Toutes coupables

Patricia Keimeul - Administratrice FAML

Etre une femme libérée tu sais c’est pas si facile – Cookie Dingler

Mademoiselle, votre tenue est inadéquate

Ce lundi 21 mars, une élève de l’Athénée Royal Air Pur à Seraing a été punie pour avoir porté une tenue jugée «  inappropriée » par la direction de l’établissement. Avec le retour des beaux jours, les tenues plus légères font leur apparition et avec elles les remarques désobligeantes voire totalement sexistes à l’égard de celles qui les portent.

La jeune fille porte, alors que les premiers rayons d’un soleil printanier réchauffent nos journées, un legging, un top et une chemise mais pas de soutien-gorge et, le cours de gymnastique terminé, s’apprête à rentrer chez elle.

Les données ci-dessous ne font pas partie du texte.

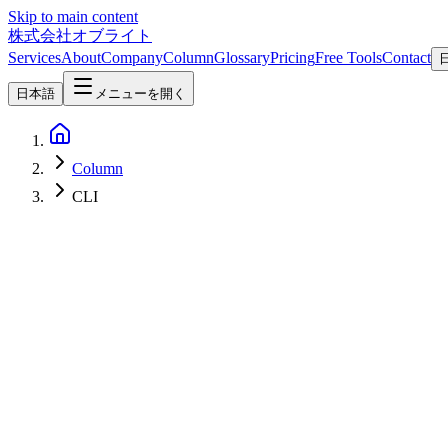
Skip to main content
株式会社オブライト
Services
About
Company
Column
Glossary
Pricing
Free Tools
Contact
日本語
メニューを開く
Column
CLI
Software Development
2026-08-05
LLM CLI 0.32: Reasoning Traces, Server-Side Tools, and a New Lo
LLM 0.32, released Aug 4 2026, is llm CLI's biggest update yet: reas
CLI
開発ツール
OpenAI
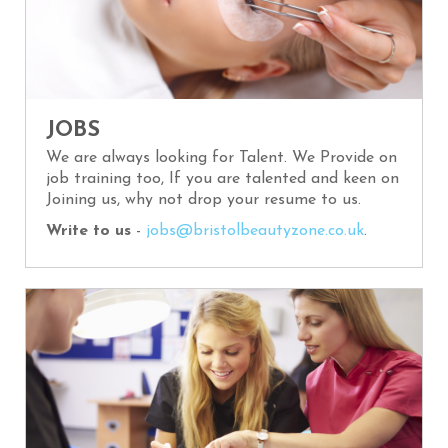
JOBS
We are always looking for Talent. We Provide on
job training too, If you are talented and keen on
Joining us, why not drop your resume to us.
Write to us
-
jobs@bristolbeautyzone.co.uk
.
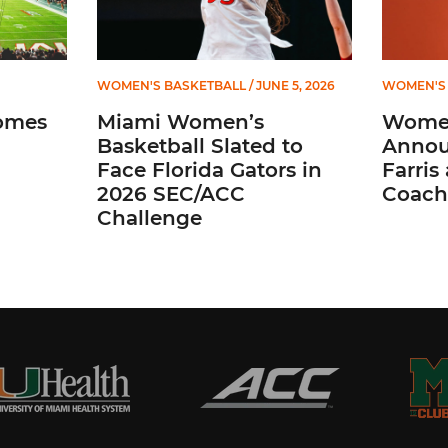
WOMEN'S BASKETBALL
/ JUNE 5, 2026
WOMEN'S 
omes
Miami Women’s
Women
Basketball Slated to
Annou
Face Florida Gators in
Farris
2026 SEC/ACC
Coach
Challenge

C’est alors que la proviseure de l’établissement l’arrête et lui signifie que sa tenue est « inappropriée » et qu’elle risque d’embarrasser la direction si des garçons se mettent à les regarder, elle et ses amies, ou à lancer des rumeurs les concernant. Et, se basant sur le règlement d’ordre intérieur de l’école qui stipule que les élèves doivent porter une tenue vestimentaire appropriée, elle décide que ce n’est pas le cas de cette étudiante et lui inflige aussitôt une retenue de 4 heures.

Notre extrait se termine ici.